And what do my fellow citizens think of our newly made French Republicans? Do you think, fellow citizens, that I have given too deep a colouring to the character of some of these gentry; if you do, harken to the illustrious Jefferson: "Immigrants to this country will bring with them the principle of that government they leave, imbibed in their early youth, or if able to throw it off, it will be an exchange for unbounded licentiousness." (Jefferson's Notes on Virginia). In the republic of ancient Greece, before their degeneracy, death was the sentence of the law upon foreigners who meddled with public affairs. Jealousy is termed a "ghastly, green-eyed monster that makes the meat it feeds upon"; but there are instances in which it may be ranked among the virtues. Gamaliel's pupil was jealous over some with a godly jealousy, and the young landless Virginian is equally as jealous with a patriotic jealousy.

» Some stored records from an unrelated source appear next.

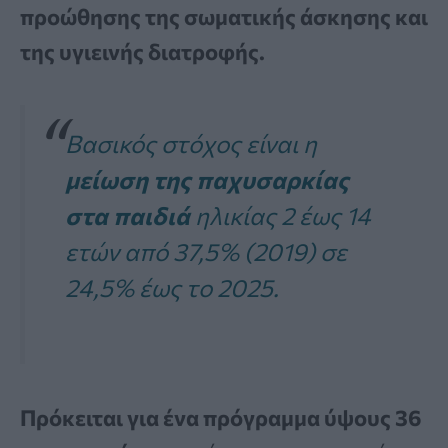
προώθησης της σωματικής άσκησης και
της υγιεινής διατροφής.
Βασικός στόχος είναι η
μείωση της παχυσαρκίας
στα παιδιά
ηλικίας 2 έως 14
ετών από 37,5% (2019) σε
24,5% έως το 2025.
Πρόκειται για ένα πρόγραμμα ύψους 36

Native Americans Should Dominate Government

"O, (say they) if we had but a voice, to shut out these foreigners from our political councils." If the greater part of our citizens who from their situations and habit are not capable of political discussion, require to be guided in their principles, let them be guided by native Americans whose principles are a guarantee that they have no sinister views. It is a maxim drawn from a principle which cleaves closely to the heart of man, that foreigners who bore no part in that struggle which achieved our independence cannot feel that love of country, that warm interest in its welfare, that a native American, or a foreigner who fought for it as his adopted country, feels. Will a subject of Napoleon draw well in Republican gears? They once tried the experiment; but they found that the smooth sea of pure republicanism was an element too uncongenial to their ideas. The Goddess of liberty was soon banished from "The vine covered hills and gay regions of France", as a baneful exotic. The overthrowing of Republics, the sacking of cities, the depopulating of nations, the pillaging of altars and the overthrowing of all monarchies but their own became their idol. The object of Britain was to rule the waves and the object of France was to rule the land. Is there a man who calls himself a pure American republican that cherishes one spark of predilection for either of these powers? If there is, he is ready to adopt Issachar as his father and to say unto "Monarchy", despotism, and slavery -"ye are our brethren and sisters". Is there a man in American who would prefer a native of either of these countries who had never aided in procuring our independence to a native of these U. States, if there is, let him speak, for him have I offended.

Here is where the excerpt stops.